Word for word, restate the records that come after this.

_RECORDS FOR THIS TASK_:
[Start of Attachment]

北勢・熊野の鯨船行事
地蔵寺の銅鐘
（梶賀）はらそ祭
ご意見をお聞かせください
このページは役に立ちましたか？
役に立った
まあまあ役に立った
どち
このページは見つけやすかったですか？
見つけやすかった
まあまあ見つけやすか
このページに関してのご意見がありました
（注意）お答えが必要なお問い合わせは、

[End of Attachment]

_COMPLETED EXERCISE_:
北勢・熊野の鯨船行事
地蔵寺の銅鐘
（梶賀）はらそ祭
ご意見をお聞かせください
このページは役に立ちましたか？
役に立った
まあまあ役に立った
どち
このページは見つけやすかったですか？
見つけやすかった
まあまあ見つけやすか
このページに関してのご意見がありました
（注意）お答えが必要なお問い合わせは、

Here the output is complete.